From the line containing "нова маргинализација Српске" to the line containing "Voir les specs" in the records below, set down every line exactly as it stands, both ends included, and skip the pictures.

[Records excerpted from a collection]

——

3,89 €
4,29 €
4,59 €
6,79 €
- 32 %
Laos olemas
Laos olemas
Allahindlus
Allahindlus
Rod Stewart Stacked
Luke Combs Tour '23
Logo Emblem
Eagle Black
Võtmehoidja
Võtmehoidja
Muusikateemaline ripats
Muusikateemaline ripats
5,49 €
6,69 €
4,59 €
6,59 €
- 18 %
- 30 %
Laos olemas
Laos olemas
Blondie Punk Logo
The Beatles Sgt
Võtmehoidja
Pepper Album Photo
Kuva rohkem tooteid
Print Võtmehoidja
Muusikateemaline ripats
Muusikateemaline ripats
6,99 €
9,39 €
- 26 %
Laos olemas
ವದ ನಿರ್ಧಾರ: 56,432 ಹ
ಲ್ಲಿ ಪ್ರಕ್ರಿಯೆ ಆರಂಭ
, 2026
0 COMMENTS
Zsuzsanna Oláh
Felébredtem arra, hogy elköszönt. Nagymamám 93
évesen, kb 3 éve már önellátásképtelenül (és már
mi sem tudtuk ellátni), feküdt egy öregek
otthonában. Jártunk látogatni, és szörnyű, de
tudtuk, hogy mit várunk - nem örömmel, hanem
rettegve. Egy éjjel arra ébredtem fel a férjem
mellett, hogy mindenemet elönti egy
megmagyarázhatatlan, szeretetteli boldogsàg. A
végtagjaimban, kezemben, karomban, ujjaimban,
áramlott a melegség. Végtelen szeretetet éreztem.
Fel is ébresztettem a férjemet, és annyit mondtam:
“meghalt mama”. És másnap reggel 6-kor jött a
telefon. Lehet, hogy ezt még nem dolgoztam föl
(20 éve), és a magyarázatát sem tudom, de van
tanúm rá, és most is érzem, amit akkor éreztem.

——

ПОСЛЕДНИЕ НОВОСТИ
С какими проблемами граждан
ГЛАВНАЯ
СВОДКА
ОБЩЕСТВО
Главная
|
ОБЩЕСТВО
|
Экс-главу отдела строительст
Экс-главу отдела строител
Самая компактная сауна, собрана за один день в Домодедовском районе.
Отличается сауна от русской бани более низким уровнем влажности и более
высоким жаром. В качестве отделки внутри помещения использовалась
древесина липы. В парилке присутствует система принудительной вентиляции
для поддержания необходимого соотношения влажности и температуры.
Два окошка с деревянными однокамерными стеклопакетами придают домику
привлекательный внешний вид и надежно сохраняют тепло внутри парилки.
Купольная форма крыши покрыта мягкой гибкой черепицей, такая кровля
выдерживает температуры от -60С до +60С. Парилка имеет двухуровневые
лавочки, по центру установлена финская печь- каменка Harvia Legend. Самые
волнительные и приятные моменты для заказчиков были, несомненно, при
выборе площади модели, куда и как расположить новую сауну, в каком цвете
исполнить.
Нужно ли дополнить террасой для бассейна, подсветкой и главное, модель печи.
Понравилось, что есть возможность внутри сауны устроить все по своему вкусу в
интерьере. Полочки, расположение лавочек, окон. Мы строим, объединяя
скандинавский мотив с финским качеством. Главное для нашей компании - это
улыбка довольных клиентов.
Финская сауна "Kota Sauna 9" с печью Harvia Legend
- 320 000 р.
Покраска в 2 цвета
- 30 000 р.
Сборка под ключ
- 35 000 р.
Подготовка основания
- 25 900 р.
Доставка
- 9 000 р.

——

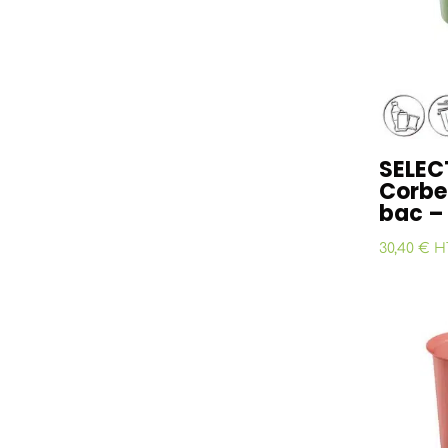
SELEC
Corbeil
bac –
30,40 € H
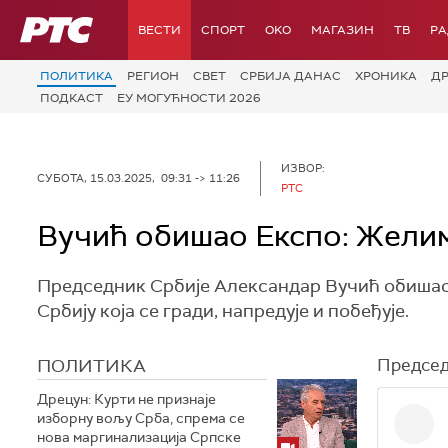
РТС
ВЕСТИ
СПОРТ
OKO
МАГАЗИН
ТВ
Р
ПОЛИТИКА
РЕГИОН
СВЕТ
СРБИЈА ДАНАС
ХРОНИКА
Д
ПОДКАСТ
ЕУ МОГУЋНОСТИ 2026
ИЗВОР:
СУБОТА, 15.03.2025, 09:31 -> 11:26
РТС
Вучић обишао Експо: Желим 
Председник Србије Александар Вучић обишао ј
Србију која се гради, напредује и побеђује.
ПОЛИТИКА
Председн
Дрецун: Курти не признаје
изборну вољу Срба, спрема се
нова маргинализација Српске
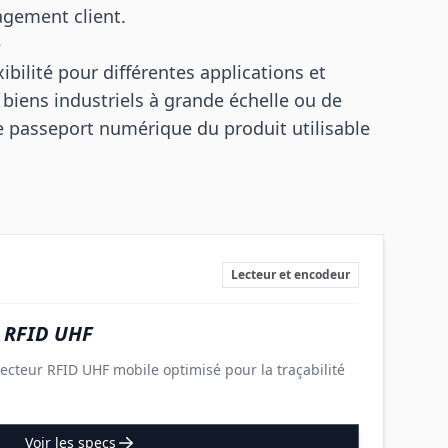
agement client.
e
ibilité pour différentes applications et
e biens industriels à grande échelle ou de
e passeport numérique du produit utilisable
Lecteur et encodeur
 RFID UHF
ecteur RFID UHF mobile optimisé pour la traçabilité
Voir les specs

——

### SOLUTION FOR THIS EXERCISE:
нова маргинализација Српске
agement client.
e
ibilité pour différentes applications et
e biens industriels à grande échelle ou de
e passeport numérique du produit utilisable
Lecteur et encodeur
 RFID UHF
ecteur RFID UHF mobile optimisé pour la traçabilité
Voir les specs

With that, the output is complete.